Pasi Sahlberg has worked as a schoolteacher, teacher-educator, researcher, and policymaker in Finland and advised education system leaders around the world. He has served as senior education specialist at the World Bank, lead education expert at the European Training Foundation, director general at the Finland’s Ministry of Education and Culture, and visiting professor of practice at Harvard University. He is a recipient of several lifelong service for education awards, including the 2012 Education Award in Finland, the 2014 Robert Owen Award in Scotland, the 2016 Lego Prize, and Rockefeller Foundation's Bellagio Resident Fellowship in 2017. In 2013 his book Finnish Lessons: What Can the World Learn from Educational Change in Finland won the Grawemeyer Award for an idea that has potential to change the world. His most recent books include Let the Children Play: How more play will save our schools and help children thrive, Finnish Lessons 3.0: What Can the World Learn from Educational Change in Finland, and In Teachers We Trust: The Finnish Way to World-Class Schools. He is Professor of Education Policy at UNSW Sydney and the Deputy Director (Research) of UNSW’s Gonski Institute for Education. 
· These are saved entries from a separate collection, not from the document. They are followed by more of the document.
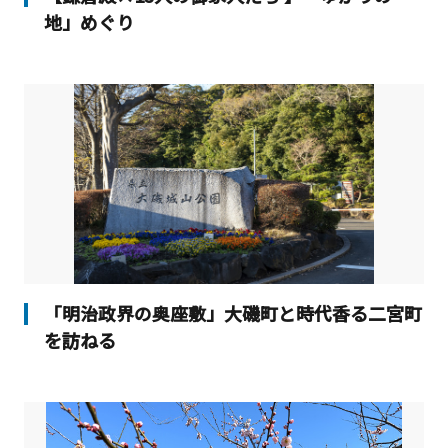
地」めぐり
「明治政界の奥座敷」大磯町と時代香る二宮町
を訪ねる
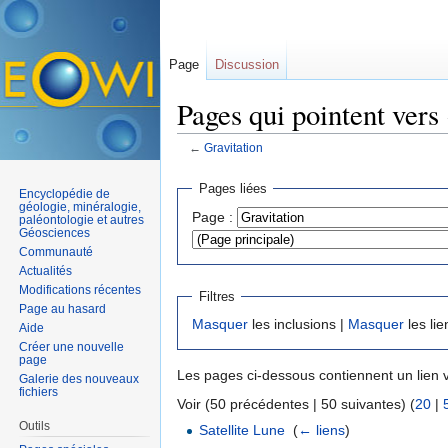
Page
Discussion
Pages qui pointent vers
←
Gravitation
Aller à :
navigation
,
rechercher
Pages liées
Encyclopédie de
géologie, minéralogie,
Page :
paléontologie et autres
Géosciences
Communauté
Actualités
Modifications récentes
Filtres
Page au hasard
Masquer
les inclusions |
Masquer
les lie
Aide
Créer une nouvelle
page
Les pages ci-dessous contiennent un lien 
Galerie des nouveaux
fichiers
Voir (50 précédentes | 50 suivantes) (
20
|
Outils
Satellite Lune
‎
(
← liens
)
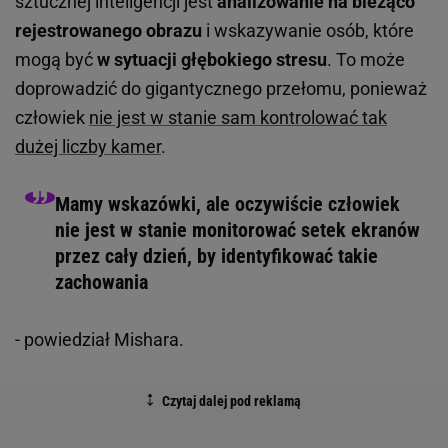
sztucznej inteligencji jest
analizowanie na bieżąco
rejestrowanego obrazu
i wskazywanie osób, które
mogą być
w sytuacji głębokiego stresu
. To może
doprowadzić do gigantycznego przełomu, ponieważ
człowiek
nie jest w stanie sam kontrolować tak
dużej liczby kamer
.
Mamy wskazówki, ale oczywiście człowiek
nie jest w stanie monitorować setek ekranów
przez cały dzień, by identyfikować takie
zachowania
- powiedział Mishara.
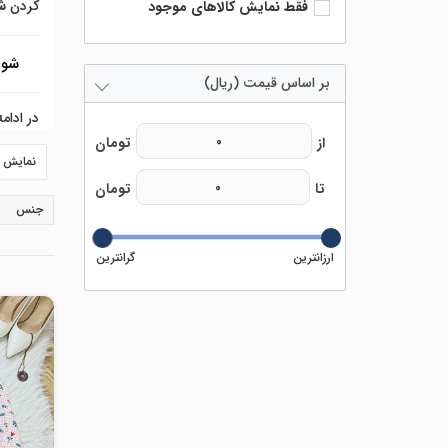
کردن
ش
فقط نمایش کالاهای موجود
شوم
بر اساس قیمت (ریال)
در ادام
نمایش 24 محصول
جنس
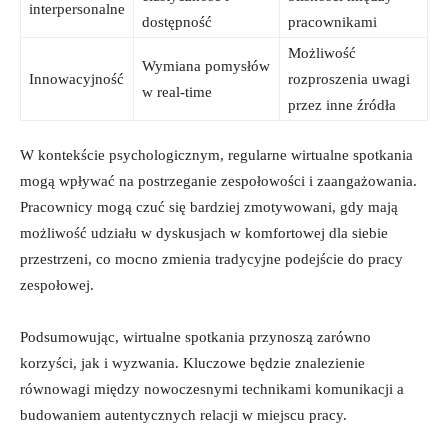
interpersonalne
dostępność
pracownikami
Możliwość
Wymiana⁣ pomysłów
Innowacyjność
rozproszenia uwagi
w real-time
przez inne źródła
W kontekście psychologicznym, regularne wirtualne spotkania
mogą wpływać na postrzeganie zespołowości ​i zaangażowania.
Pracownicy mogą czuć się bardziej zmotywowani, gdy mają
możliwość udziału w dyskusjach w komfortowej dla siebie
przestrzeni, co mocno zmienia tradycyjne podejście do pracy
zespołowej.
Podsumowując, wirtualne spotkania przynoszą zarówno
korzyści, jak i wyzwania. Kluczowe będzie znalezienie
równowagi między nowoczesnymi technikami komunikacji​ a
budowaniem autentycznych relacji w miejscu pracy.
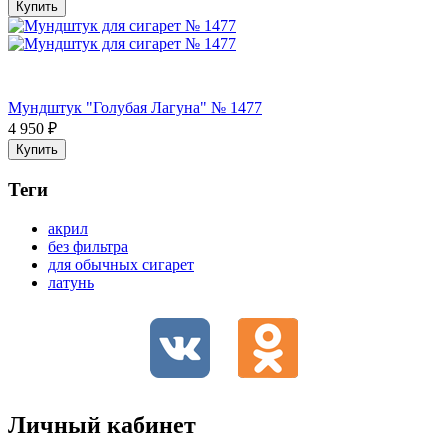
Купить
Мундштук "Голубая Лагуна" № 1477
4 950
₽
Купить
Теги
акрил
без фильтра
для обычных сигарет
латунь
Личный кабинет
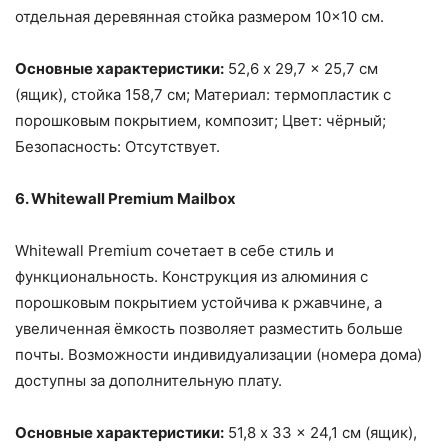
отдельная деревянная стойка размером 10×10 см.
Основные характеристики:
52,6 x 29,7 x 25,7 см
(ящик), стойка 158,7 см; Материал: термопластик с
порошковым покрытием, композит; Цвет: чёрный;
Безопасность: Отсутствует.
6. Whitewall Premium Mailbox
Whitewall Premium сочетает в себе стиль и
функциональность. Конструкция из алюминия с
порошковым покрытием устойчива к ржавчине, а
увеличенная ёмкость позволяет разместить больше
почты. Возможности индивидуализации (номера дома)
доступны за дополнительную плату.
Основные характеристики:
51,8 x 33 x 24,1 см (ящик),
Angelo Gavrielatos Headshot

Angelo Gavrielatos

Angelo Gavrielatos is the President of the NSW Teachers Federation. Prior to his election, Angelo lead Educational International’s (EI) response to the growing commercialisation and privatisation of education. EI is the global union federation representing teachers and other education workers globally. Angelo was the Federal President of the Australian Education Union (AEU) for 7 years prior to commencing work with EI during which time, among other areas of work, he led the national Gonski schools funding campaign. Angelo is driven by a fundamental belief in the transformative power of public education and what it means for each individual child and nations, small or large, as a whole. 

Jane Caro

Jane Caro (Chairperson)

Jane Caro AM is a Walkley Award-winning Australian columnist, author, novelist, broadcaster, advertising writer, documentary maker, feminist and social commentator. Jane appears frequently on Q&A, The Drum and Sunrise. She has created and presented five documentary series for ABC's Compass. She and Catherine Fox present a popular podcast with Podcast One, Austereo Women With Clout. She writes regular columns in Sunday Life. She has published twelve books, including Just a Girl, Just a Queen and Just Flesh & Blood, a young adult trilogy about the life of Elizabeth Tudor, and the memoir Plain Speaking Jane. She created and edited Unbreakable which featured stories women writers had never told before and was published just before the Harvey Weinstein revelations. Her most recent non-fiction work is Accidental Feminists, about the fate of women over 50.